All we really know for sure is that she was a devoted follower of Jesus and that she was the first to see Him alive again. Not only that, but she was the first person sent with the Good News. He could have appeared to Peter, John, the other disciples, or anyone else. But this would become the pattern of one person telling another for centuries.

We are all charged with not only telling the world that He is alive, but what that means. It means that our sins really are forgiven. It means there is life after death. And it means that the rest of the Bible is true.

Choosing the State Over God

Then Pilate took Jesus and flogged him. And the soldiers twisted together a crown of thorns and put it on his head and arrayed him in a purple robe. They came up to him, saying, “Hail, King of the Jews!” and struck him with their hands. Pilate went out again and said to them, “See, I am bringing him out to you that you may know that I find no guilt in him.” So Jesus came out, wearing the crown of thorns and the purple robe. Pilate said to them, “Behold the man!” When the chief priests and the officers saw him, they cried out, “Crucify him, crucify him!” Pilate said to them, “Take him yourselves and crucify him, for I find no guilt in him.” The Jews answered him, “We have a law, and according to that law he ought to die because he has made himself the Son of God.” When Pilate heard this statement, he was even more afraid. He entered his headquarters again and said to Jesus, “Where are you from?” But Jesus gave him no answer. So Pilate said to him, “You will not speak to me? Do you not know that I have authority to release you and authority to crucify you?” Jesus answered him, “You would have no authority over me at all unless it had been given you from above. Therefore he who delivered me over to you has the greater sin.”

From then on Pilate sought to release him, but the Jews cried out, “If you release this man, you are not Caesar’s friend. Everyone who makes himself a king opposes Caesar.” So when Pilate heard these words, he brought Jesus out and sat down on the judgment seat at a place called The Stone Pavement, and in Aramaic Gabbatha. Now it was the day of Preparation of the Passover. It was about the sixth hour. He said to the Jews, “Behold your King!” They cried out, “Away with him, away with him, crucify him!” Pilate said to them, “Shall I crucify your King?” The chief priests answered, “We have no king but Caesar.” So he delivered him over to them to be crucified. John 19:1-16.

Pilate had to be confused. The Jews have no love for Rome, but here they are declaring their loyalty to Caesar over this other worldly preacher who rubbed them the wrong way. They are even questioning Pilate’s loyalty to Caesar for wanting to release Jesus. They just want Him dead.

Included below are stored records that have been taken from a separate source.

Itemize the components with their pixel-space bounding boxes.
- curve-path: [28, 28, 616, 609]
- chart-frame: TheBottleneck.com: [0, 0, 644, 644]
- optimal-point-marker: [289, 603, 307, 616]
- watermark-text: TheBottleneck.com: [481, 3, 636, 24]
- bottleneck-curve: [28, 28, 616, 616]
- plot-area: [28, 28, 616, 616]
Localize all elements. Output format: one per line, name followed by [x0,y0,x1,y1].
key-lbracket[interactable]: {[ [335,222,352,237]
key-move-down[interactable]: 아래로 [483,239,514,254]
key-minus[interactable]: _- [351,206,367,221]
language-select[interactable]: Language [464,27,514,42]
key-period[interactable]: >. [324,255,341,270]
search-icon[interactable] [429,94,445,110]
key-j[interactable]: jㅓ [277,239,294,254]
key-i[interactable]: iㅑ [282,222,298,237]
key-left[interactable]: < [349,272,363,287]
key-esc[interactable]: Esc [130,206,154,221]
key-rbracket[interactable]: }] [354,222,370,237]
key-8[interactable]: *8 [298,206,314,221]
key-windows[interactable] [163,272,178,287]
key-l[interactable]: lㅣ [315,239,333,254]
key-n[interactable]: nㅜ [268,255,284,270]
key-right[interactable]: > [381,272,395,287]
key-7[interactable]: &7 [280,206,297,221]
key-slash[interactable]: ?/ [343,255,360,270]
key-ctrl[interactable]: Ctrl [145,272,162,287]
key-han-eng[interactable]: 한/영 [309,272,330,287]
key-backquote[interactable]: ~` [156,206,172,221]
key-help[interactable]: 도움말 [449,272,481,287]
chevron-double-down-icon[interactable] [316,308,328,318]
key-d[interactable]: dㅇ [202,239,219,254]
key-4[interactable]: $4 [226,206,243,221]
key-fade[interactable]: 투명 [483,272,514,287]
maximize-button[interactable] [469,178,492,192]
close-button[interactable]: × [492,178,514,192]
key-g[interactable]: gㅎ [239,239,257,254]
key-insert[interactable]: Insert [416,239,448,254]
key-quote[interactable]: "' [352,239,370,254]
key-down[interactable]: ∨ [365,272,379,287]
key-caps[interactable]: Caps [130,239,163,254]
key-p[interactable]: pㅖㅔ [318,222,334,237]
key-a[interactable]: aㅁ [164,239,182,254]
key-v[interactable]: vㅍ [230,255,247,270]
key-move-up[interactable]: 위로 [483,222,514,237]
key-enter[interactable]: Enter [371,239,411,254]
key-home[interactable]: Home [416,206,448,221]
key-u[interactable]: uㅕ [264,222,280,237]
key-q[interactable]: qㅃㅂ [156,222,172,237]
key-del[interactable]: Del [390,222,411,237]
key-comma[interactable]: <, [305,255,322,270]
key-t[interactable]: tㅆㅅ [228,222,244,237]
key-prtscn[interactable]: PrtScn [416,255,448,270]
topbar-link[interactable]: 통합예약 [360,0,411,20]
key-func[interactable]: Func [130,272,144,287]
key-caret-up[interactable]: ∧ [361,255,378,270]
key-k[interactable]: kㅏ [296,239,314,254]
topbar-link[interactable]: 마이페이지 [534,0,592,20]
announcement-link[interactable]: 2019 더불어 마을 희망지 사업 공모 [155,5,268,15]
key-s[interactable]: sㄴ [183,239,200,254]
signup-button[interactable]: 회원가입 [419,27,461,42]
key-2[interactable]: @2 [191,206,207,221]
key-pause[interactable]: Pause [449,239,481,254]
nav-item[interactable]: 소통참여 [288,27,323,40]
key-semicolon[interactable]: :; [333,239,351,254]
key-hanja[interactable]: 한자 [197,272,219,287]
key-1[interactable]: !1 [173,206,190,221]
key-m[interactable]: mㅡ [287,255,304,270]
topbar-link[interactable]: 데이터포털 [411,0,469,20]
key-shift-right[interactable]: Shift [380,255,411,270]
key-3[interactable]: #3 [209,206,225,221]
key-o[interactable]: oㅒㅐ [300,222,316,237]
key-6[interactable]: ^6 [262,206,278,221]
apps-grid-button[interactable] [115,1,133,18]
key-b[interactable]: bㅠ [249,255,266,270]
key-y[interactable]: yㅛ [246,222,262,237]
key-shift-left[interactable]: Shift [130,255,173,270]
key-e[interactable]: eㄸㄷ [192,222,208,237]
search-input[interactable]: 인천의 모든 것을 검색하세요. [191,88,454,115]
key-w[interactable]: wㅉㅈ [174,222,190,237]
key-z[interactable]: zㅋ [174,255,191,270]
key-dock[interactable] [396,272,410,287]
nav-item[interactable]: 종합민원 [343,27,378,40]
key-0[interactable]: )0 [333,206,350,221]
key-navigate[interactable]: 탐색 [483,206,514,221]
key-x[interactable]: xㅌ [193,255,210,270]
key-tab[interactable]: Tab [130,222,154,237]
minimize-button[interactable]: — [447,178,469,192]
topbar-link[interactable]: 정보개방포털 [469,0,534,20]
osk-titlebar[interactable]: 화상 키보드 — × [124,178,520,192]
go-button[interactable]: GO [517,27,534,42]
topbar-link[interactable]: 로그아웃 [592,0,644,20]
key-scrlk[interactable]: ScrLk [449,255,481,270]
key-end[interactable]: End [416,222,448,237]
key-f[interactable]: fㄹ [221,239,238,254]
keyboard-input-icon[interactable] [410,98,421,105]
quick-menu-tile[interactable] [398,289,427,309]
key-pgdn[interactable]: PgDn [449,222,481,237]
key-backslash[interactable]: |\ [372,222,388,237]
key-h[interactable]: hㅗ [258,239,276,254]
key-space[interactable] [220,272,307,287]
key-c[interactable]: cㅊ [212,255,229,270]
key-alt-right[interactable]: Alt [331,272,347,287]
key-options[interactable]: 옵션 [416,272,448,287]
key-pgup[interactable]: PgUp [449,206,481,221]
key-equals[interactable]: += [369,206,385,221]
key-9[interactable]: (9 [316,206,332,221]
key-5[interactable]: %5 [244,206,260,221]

This could not have happened in Capernaum, or Bethsaida. These are much smaller towns, where the people were more estranged from their government. Jerusalem was an urban center, where the religious rulers were used to interacting with the occupying force that ruled over them. In the small towns, everyone probaby knew someone Jesus healed. In Jerusalem, it was a disturbing sight to see the multitude calling Him the Son of David. He was a disruption of the political order to which the ministerial class had become accustomed.

If you are seeking first the kingdom of God, and Jesus is your king, you may have to ditch your patriotism at some point. And when you choose your country over your brothers and sisters in Christ, you are casting your ballot with the state over God. This is a time when some self-examination is in order.